On disagreement questions, there are two types of wrong answers. Either the answer shows something where the two people actually AGREE, or it shows a place where we know one person's opinion on the subject, but not the other's. Be wary of this latter answer type, as it's the trickier of the two.

Marife: Movie bad. Bad because violates requirement of m.m.
Nguyen: Filmmaker wants focus on relationship. Murder not important.

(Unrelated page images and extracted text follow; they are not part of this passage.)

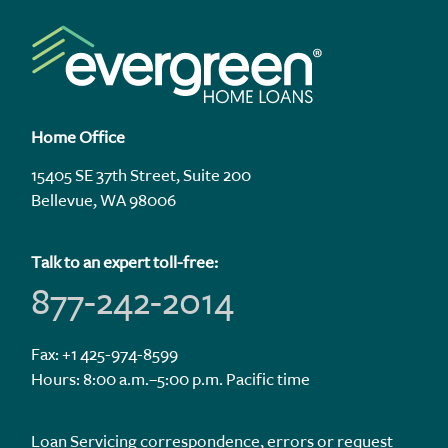
Home Office
15405 SE 37th Street, Suite 200
Bellevue, WA 98006
Talk to an expert toll-free:
877-242-2014
Fax: +1 425-974-8599
Hours: 8:00 a.m.–5:00 p.m. Pacific time
Loan Servicing correspondence, errors or request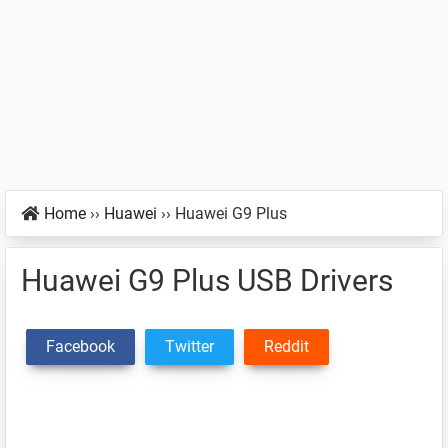
Home
››
Huawei
››
Huawei G9 Plus
Huawei G9 Plus USB Drivers
Facebook
Twitter
Reddit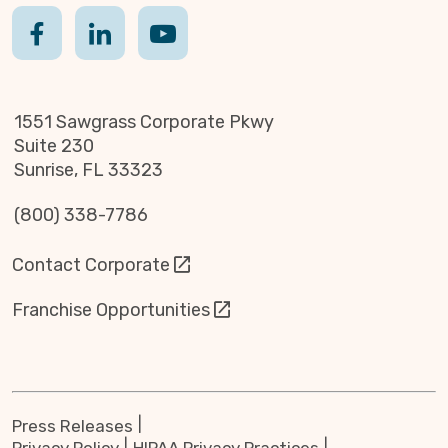
1551 Sawgrass Corporate Pkwy
Suite 230
Sunrise, FL 33323
(800) 338-7786
Contact Corporate
Franchise Opportunities
Press Releases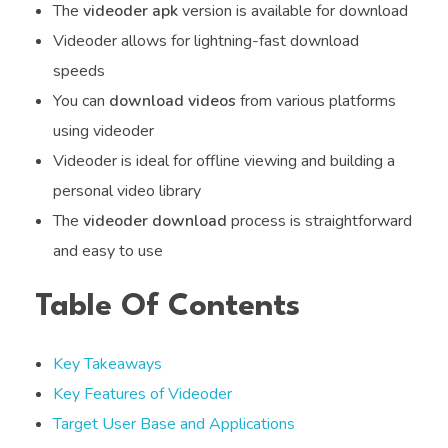
The
videoder apk
version is available for download
Videoder allows for lightning-fast download
speeds
You can
download videos
from various platforms
using videoder
Videoder is ideal for offline viewing and building a
personal video library
The
videoder download
process is straightforward
and easy to use
Table Of Contents
Key Takeaways
Key Features of Videoder
Target User Base and Applications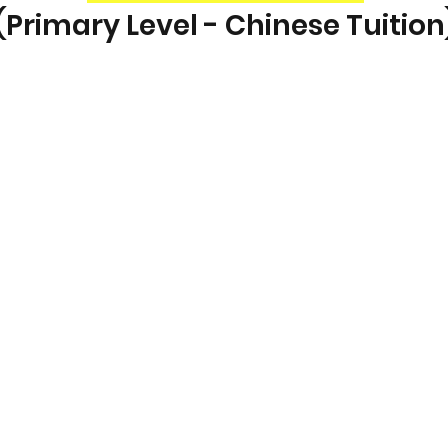
(Primary Level - Chinese Tuition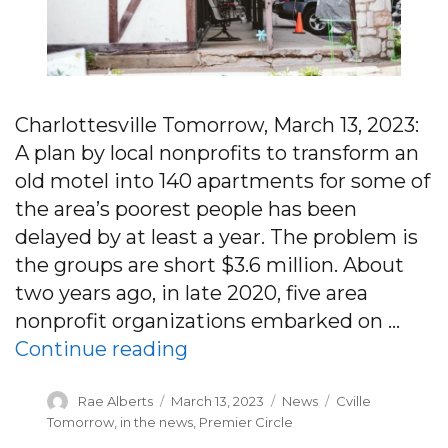
Charlottesville Tomorrow, March 13, 2023:
A plan by local nonprofits to transform an
old motel into 140 apartments for some of
the area’s poorest people has been
delayed by at least a year. The problem is
the groups are short $3.6 million. About
two years ago, in late 2020, five area
nonprofit organizations embarked on …
“Charlottesville’s only hom
Continue reading
Author
Posted
Categories
Tags
Rae Alberts
March 13, 2023
News
Cville
on
Tomorrow
,
in the news
,
Premier Circle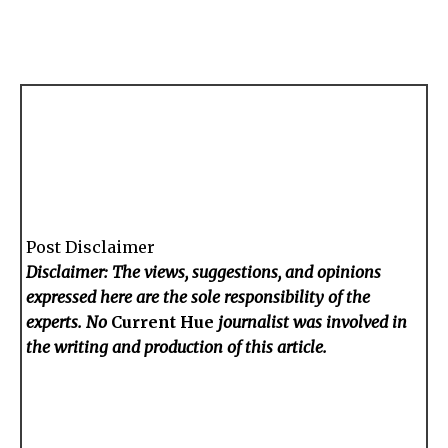
Post Disclaimer
Disclaimer: The views, suggestions, and opinions
expressed here are the sole responsibility of the
experts. No
Current Hue
journalist was involved in
the writing and production of this article.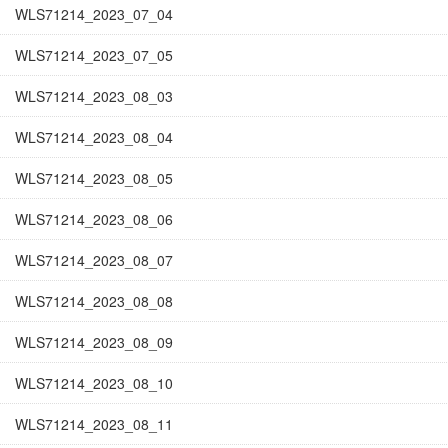
WLS71214_2023_07_04
WLS71214_2023_07_05
WLS71214_2023_08_03
WLS71214_2023_08_04
WLS71214_2023_08_05
WLS71214_2023_08_06
WLS71214_2023_08_07
WLS71214_2023_08_08
WLS71214_2023_08_09
WLS71214_2023_08_10
WLS71214_2023_08_11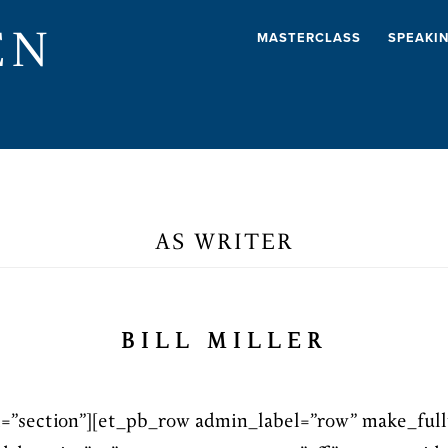
EN
MASTERCLASS
SPEAKI
AS WRITER
BILL MILLER
l=”section”][et_pb_row admin_label=”row” make_full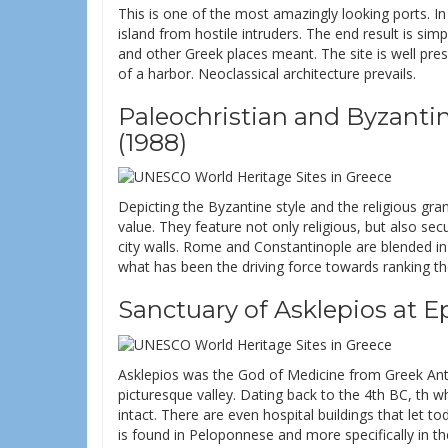
This is one of the most amazingly looking ports. In 
island from hostile intruders. The end result is si
and other Greek places meant. The site is well pre
of a harbor. Neoclassical architecture prevails.
Paleochristian and Byzant
(1988)
Depicting the Byzantine style and the religious g
value. They feature not only religious, but also se
city walls. Rome and Constantinople are blended i
what has been the driving force towards ranking t
Sanctuary of Asklepios at E
Asklepios was the God of Medicine from Greek Antiqu
picturesque valley. Dating back to the 4th BC, th w
intact. There are even hospital buildings that let to
is found in Peloponnese and more specifically in the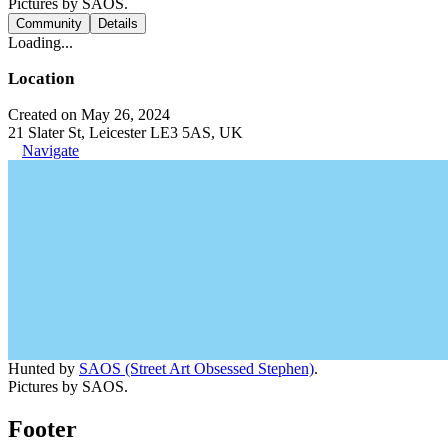
Pictures by SAOS.
Community
Details
Loading...
Location
Created on May 26, 2024
21 Slater St, Leicester LE3 5AS, UK
Navigate
Hunted by
SAOS (Street Art Obsessed Stephen)
.
Pictures by SAOS.
Footer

(A) Marife says movie is bad, but Nguyen never says it's good.
(B) Nguyen says that relationship is important, but Marife never directly disagrees.
(C) Marife says it's a bad murder mystery. Nguyen says the murder "should not be taken as the defining characteristic of the film," meaning it shouldn't be classified as a murder mystery. That's disagreement.
(D) Neither of them discuss whether it's "appropriate" to find criteria like this, but both of them do it, so if anything, they'd agree that there ARE criteria (even if they don't necessarily agree on what those criteria are).
(E) Odds are they agree on this, though Nguyen doesn't directly address it anyway.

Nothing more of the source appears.